MOSCOW (Reuters) – Russia’s healthcare system is operating under great strain, Health Minister Mikhail Murashko said on Wednesday, as the national death toll from COVID-19 hit a daily high for the second consecutive day.
Russia reported a record 1,028 coronavirus-related deaths in the last 24 hours as well as 34,073 new infections, a surge in cases that has led authorities to press for stricter health restrictions.
Moscow’s mayor announced four months of stay-home restrictions for unvaccinated over-60s on Tuesday and the Russian government proposed a week-long workplace shutdown to cope with fast-rising cases that the Kremlin has blamed on a slow vaccination campaign.
Around 650,000 medical professionals across Russia were involved in treating patients suffering from COVID-19, the Interfax news agency cited Murashko as saying on Wednesday.
He said the main task was to reduce the number of cases.
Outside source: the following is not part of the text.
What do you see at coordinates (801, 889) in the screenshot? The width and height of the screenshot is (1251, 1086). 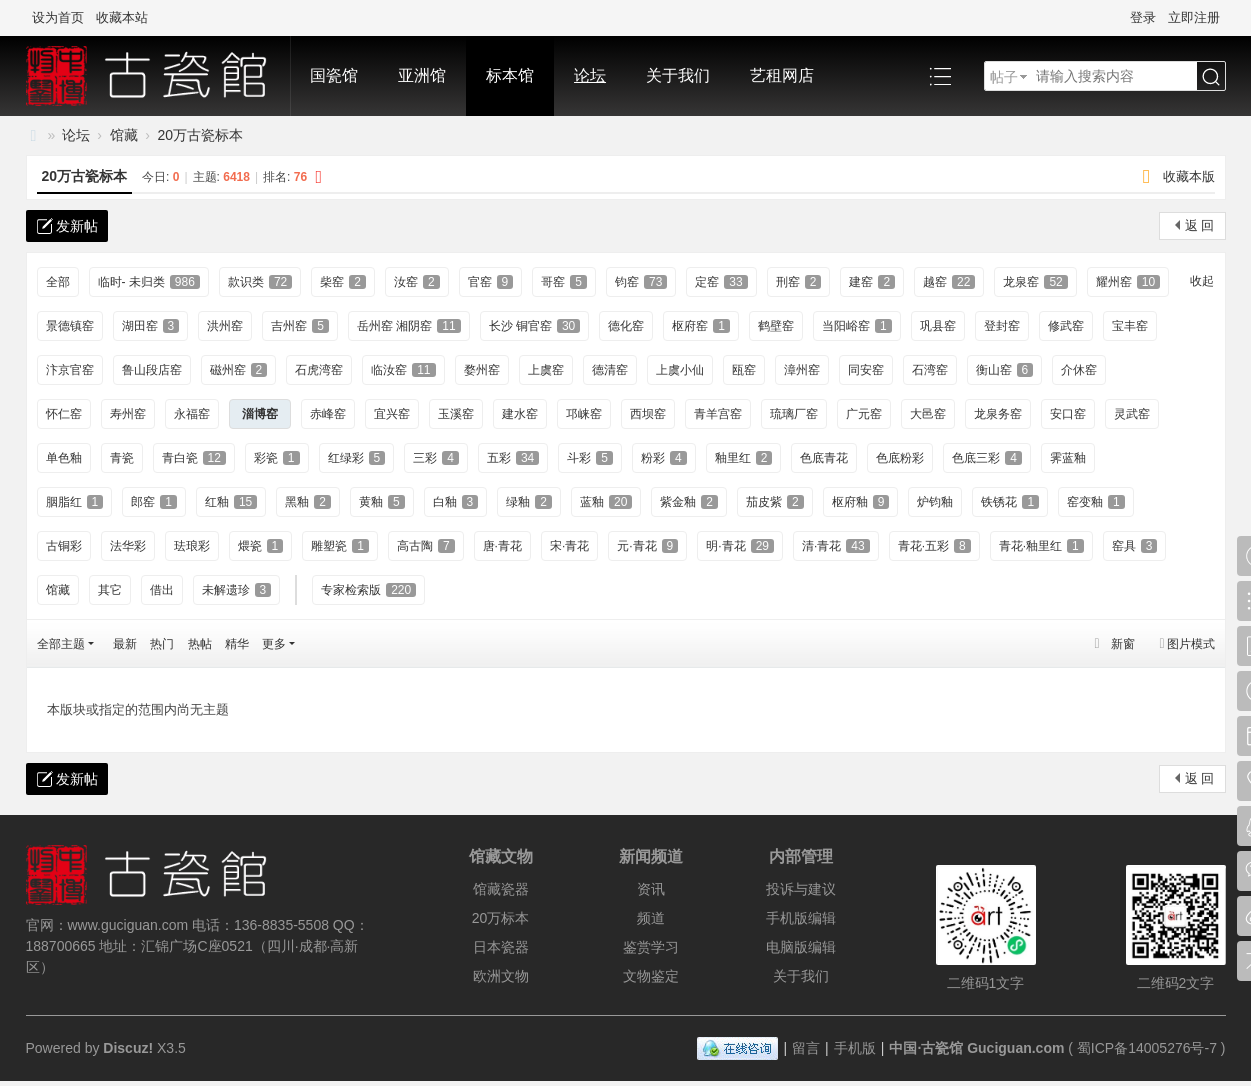 I see `投诉与建议` at bounding box center [801, 889].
In Moscow, the mayor’s office was seeking to force shopping centres to connect their security cameras to a centralised system that would allow authorities to enforce mask wearing in public using facial recognition technology, the Kommersant daily reported.
Half of Moscow’s 600 shopping centres have not connected to the system, Kommersant cited Bulat Shakirov, president of the Union of Shopping Centres as saying.
“But now, due to growing infections, authorities have decided to tighten control,” he said.
Shopping centres that fail to comply could be ordered to close, he said.
Russia began a revaccination campaign in July, one of the first countries to do so, but President Vladimir Putin has yet to receive a booster shot, the Kremlin said on Wednesday.
“The president has not been revaccinated yet,” Kremlin spokesperson Dmitry Peskov told reporters. “He will do this when doctors and specialists tell him to.”